Monologi i przemyślenia Santiago podczas przygotowań do wypłynięcia w morze i samotnej żeglugi są płaszczyzną tekstu, na której autor umieścił przesłanie utworu. Refleksję mówiącą, że człowiek jest zdolny zrobić wszystko. Silna wola może pomóc pokonać trudności. Santiago pomimo wieku, zmęczenia i przeciwności losu osiąga swój cel - złowi olbrzymiego marlina błękitnego. Pomimo tego, że w drodze powrotnej do portu przegra nierówna walkę z rekinami, które rozszarpią holowaną przez niego rybę to zrealizuje swój cel - pochwycił wielką rybę i wrócił z nią do portu by wszyscy mogli zobaczyć czego dokonał.

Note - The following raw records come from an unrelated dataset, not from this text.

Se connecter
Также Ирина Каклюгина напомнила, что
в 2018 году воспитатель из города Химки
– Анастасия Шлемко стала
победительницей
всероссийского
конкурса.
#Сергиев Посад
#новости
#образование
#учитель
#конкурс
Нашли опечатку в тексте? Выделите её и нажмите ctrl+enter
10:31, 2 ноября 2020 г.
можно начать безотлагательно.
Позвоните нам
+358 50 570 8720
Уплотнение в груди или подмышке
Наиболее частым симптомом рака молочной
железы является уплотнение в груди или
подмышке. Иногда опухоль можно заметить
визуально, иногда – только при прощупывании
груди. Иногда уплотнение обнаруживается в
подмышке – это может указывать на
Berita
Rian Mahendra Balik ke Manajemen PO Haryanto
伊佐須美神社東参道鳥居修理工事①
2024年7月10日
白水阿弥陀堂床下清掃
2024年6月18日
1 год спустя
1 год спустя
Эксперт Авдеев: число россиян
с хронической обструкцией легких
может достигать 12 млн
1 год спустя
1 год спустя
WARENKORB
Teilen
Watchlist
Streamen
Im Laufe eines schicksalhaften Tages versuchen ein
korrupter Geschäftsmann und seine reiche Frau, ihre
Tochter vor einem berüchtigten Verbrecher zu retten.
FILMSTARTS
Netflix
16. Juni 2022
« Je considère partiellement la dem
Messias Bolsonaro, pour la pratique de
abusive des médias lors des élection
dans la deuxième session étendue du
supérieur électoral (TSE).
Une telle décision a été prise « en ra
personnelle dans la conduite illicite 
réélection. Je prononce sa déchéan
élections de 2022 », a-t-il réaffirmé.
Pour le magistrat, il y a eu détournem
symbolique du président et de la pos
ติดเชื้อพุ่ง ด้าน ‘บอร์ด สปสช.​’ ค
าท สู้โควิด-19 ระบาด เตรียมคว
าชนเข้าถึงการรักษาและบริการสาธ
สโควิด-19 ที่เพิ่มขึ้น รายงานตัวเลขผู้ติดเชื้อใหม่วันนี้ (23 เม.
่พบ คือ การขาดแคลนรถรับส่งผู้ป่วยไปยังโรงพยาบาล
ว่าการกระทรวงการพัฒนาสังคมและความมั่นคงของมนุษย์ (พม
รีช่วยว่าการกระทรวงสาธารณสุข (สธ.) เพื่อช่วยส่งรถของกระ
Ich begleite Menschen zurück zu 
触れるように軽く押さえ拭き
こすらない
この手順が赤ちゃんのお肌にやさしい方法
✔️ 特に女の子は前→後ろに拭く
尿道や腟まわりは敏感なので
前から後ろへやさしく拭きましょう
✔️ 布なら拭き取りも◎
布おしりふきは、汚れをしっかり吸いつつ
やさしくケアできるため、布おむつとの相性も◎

Hemingway przebywając na Kubie i sam łowiąc marliny znał takie przypadki ataków rekinów na zdobycz rybaków i na kanwie tych historii stworzył to niesamowite opowiadanie.
Makaira błękitna z uwagi na waleczność, wytrzymałość i efektowne wyskoki ponad powierzchnie wody jest dziś postrzegana jako trofeum wędkarskie i stała się celem komercyjnych połowów... Szkoda... Poławianie i zbijanie tych pięknych ryb dla sportu, próżnej rozrywki i przyjemności oraz przemysłowe odłowy prowadzone na Kubie sprawiły, że gatunek ten stanął na skraju wyginięcia. Makaira błękitna została wpisana do publikowanej przez Międzynarodową Unię Ochrony Przyrody (IUCN) Czerwonej księgi gatunków zagrożonych wyginięciem.